Timings are in seconds using `Unix.gettimeofday`, "JIT compilation time" is "how long did the program spend on making LLVM IR and compiling it". Results from my mid-2017 Dell XPS running Ubuntu `18.`.

This depends on early [ppx_test_match](https://github.com/j14159/ppx_test_match) work which I have not yet submitted to OPAM. You will need to install that locally if you want to run any of the tests in this repository.

## Problems
There are a number of issues with the approach I've taken here, not least of which is that the way records are "compiled" right now won't work correctly with things like mailboxes used for concurrent message passing, even if they're limited to a specific record type. I'm thinking of follow-up experiments ("sketches") to explore this more and they'll probably rely on something like [Self](https://selflanguage.org/)'s concept of "maps" and/or linked mailboxes that handle widening records over time.

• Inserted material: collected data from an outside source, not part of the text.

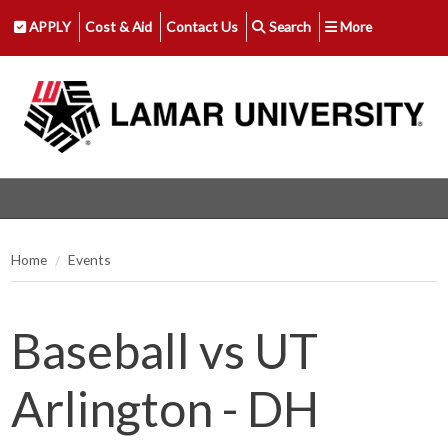
APPLY
Cost & Aid
Contact Us
Search
More
Home
Events
Baseball vs UT
Arlington - DH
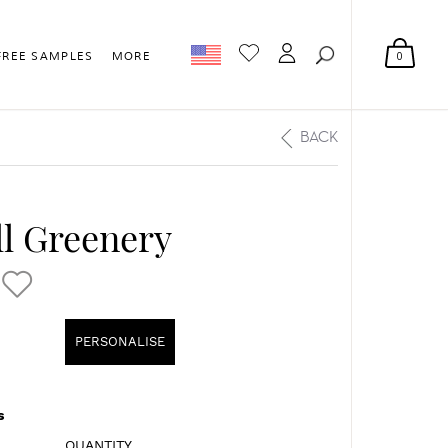
0
FREE SAMPLES
MORE
BACK
l Greenery
PERSONALISE
s
QUANTITY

There's also a ridiculous amount of reading and research I need to do into basic optimization techniques and looking at what other languages do.

## Original Definition
From my notebook:

> Limit to record creation and field access. Polymorphic functions to extract fields, perform some operations (arithmetic), and construct new records. JIT vs simple OCaml-based interpreter.
>
> When a test harness generates a range of record types, can a simple JIT adapt, specialize call graphs, and outperform a basic interpreter? By how much?